On Wed, Nov 29, 2017 at 03:20:40PM -0800, Andrew Morton wrote:
> On Wed, 29 Nov 2017 13:05:00 +1100 "Tobin C. Harding" <> wrote:
> > Currently there exist approximately 14 000 places in the Kernel where
> > addresses are being printed using an unadorned %p. This potentially
> > leaks sensitive information regarding the Kernel layout in memory. Many
> > of these calls are stale, instead of fixing every call lets hash the
> > address by default before printing. This will of course break some
> > users, forcing code printing needed addresses to be updated. We can add
> > a printk specifier for this purpose (%px) to give developers a clear
> > upgrade path for breakages caused by applying this patch set.
> > 
> > The added advantage of hashing %p is that security is now opt-out, if
> > you _really_ want the address you have to work a little harder and use
> > %px.
> > 
> > The idea for creating the printk specifier %px to print the actual
> > address was suggested by Kees Cook (see below for email threads by
> > subject).
> Maybe I'm being thick, but...  if we're rendering these addresses
> unusable by hashing them, why not just print something like
> "<obscured>" in their place?  That loses the uniqueness thing but I
> wonder how valuable that is in practice?

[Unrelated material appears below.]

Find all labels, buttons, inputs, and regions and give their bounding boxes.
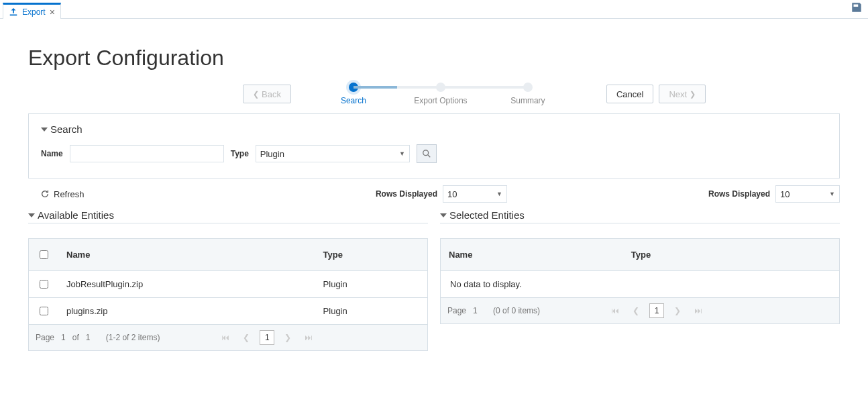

The discussion on this has been fragmented over _at least_ 5 patch sets
with totally different subjects. And I only just added you to the CC
list, my apologies if this is a bit confusing.

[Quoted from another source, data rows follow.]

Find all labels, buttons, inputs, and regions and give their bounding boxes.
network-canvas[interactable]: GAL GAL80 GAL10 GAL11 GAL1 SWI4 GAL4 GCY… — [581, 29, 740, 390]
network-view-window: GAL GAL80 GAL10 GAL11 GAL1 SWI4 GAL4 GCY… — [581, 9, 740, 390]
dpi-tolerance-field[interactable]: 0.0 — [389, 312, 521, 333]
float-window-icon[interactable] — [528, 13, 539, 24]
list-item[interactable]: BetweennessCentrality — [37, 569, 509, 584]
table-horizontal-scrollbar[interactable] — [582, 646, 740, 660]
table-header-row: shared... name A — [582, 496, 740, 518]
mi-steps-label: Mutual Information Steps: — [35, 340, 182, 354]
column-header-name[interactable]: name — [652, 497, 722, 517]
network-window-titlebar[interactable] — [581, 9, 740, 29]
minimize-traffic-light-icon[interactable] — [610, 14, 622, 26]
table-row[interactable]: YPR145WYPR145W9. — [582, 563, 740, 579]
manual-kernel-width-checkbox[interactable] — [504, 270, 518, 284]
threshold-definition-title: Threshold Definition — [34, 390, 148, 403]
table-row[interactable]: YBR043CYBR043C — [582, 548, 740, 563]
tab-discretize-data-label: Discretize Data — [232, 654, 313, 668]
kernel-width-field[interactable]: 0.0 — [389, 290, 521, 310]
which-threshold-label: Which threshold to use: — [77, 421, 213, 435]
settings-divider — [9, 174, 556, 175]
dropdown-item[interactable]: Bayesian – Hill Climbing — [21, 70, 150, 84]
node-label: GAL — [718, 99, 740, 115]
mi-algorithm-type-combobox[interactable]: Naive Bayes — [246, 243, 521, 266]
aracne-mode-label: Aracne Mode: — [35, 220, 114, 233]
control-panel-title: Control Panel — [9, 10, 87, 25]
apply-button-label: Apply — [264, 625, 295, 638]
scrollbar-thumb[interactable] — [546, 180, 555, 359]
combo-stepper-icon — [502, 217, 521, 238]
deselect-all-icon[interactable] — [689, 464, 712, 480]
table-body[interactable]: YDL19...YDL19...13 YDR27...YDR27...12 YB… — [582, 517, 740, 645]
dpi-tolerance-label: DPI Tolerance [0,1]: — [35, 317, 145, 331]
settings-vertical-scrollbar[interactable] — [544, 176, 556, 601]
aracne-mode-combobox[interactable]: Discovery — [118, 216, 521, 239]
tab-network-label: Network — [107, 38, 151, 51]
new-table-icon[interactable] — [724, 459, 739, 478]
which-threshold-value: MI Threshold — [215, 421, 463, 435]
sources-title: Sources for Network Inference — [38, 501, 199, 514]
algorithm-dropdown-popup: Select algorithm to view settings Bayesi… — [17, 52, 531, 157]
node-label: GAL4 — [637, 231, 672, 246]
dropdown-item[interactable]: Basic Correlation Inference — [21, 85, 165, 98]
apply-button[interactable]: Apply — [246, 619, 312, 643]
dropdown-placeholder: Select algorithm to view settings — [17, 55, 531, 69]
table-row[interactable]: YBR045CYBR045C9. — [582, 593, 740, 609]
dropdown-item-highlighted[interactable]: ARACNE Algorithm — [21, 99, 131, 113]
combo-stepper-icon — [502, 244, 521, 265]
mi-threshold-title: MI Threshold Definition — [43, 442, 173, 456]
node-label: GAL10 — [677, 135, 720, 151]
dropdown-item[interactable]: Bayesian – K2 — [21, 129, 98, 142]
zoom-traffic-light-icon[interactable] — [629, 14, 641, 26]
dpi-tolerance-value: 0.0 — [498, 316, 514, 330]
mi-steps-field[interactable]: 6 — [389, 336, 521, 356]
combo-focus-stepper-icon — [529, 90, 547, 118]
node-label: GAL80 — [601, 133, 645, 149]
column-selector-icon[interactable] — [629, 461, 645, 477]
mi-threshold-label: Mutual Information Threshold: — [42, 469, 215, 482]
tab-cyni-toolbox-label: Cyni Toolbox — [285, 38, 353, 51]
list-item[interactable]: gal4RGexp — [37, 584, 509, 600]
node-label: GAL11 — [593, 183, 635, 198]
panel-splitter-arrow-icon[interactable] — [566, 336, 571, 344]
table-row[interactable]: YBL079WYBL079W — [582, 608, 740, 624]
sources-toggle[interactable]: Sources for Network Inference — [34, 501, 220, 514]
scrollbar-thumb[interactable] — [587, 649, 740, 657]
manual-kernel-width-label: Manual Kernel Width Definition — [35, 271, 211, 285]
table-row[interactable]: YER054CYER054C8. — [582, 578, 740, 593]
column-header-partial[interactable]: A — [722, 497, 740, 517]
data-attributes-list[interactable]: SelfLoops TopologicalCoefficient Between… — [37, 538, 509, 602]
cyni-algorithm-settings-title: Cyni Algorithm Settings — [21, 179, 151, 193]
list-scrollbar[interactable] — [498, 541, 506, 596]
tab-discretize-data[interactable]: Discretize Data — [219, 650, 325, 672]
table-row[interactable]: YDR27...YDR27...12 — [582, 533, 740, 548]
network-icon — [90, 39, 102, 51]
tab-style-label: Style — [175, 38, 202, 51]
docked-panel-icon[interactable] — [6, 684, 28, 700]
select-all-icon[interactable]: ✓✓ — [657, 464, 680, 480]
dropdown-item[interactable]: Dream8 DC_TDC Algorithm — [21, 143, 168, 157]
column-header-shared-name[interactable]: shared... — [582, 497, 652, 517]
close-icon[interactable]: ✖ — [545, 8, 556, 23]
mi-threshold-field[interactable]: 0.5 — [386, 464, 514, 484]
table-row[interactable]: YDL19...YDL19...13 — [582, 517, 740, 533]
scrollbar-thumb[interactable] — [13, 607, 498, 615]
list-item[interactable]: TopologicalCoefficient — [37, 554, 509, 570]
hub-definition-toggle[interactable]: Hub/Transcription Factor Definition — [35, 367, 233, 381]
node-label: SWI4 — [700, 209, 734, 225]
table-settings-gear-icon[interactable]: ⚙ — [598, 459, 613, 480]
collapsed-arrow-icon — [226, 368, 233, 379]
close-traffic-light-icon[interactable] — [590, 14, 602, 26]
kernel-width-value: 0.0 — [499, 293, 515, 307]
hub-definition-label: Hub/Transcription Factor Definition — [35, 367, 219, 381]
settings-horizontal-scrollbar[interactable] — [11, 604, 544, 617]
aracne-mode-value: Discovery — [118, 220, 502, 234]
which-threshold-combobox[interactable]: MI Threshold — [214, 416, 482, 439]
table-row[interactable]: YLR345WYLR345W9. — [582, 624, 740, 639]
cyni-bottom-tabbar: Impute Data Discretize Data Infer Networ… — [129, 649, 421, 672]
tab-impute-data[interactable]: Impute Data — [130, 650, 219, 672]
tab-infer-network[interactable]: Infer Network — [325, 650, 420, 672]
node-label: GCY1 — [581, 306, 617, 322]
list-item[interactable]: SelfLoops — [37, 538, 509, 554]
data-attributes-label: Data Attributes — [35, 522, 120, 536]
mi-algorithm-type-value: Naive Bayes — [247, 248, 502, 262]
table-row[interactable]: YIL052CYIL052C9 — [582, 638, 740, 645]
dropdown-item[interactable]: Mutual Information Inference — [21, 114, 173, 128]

Consensus was that if we provide a unique identifier (the hashed
address) then this is useful for debugging (i.e differentiating between
structs when you have a list of them).

The first 32 bits (on 64 bit machines) were zeroed out because

1. they are unnecessary in achieving the aim.
2. it reduces noise.
3. makes explicit some funny business was going on.

And bonus points, hopefully we don't break userland tools that parse
addresses if the format is still the same.